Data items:
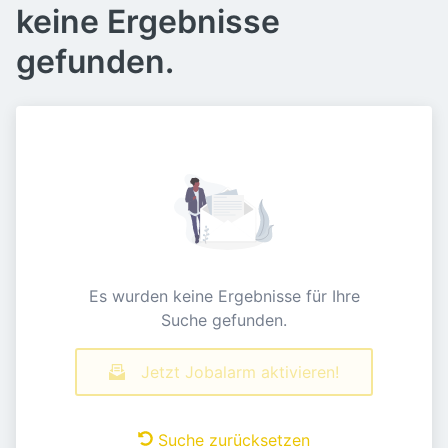
keine Ergebnisse
gefunden.
Es wurden keine Ergebnisse für Ihre
Suche gefunden.
Jetzt Jobalarm aktivieren!
Suche zurücksetzen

The task >>
The answer must be an exact copy of the records above, with the pictures left out.

Reply to the exercise >>
keine Ergebnisse
gefunden.
Es wurden keine Ergebnisse für Ihre
Suche gefunden.
Jetzt Jobalarm aktivieren!
Suche zurücksetzen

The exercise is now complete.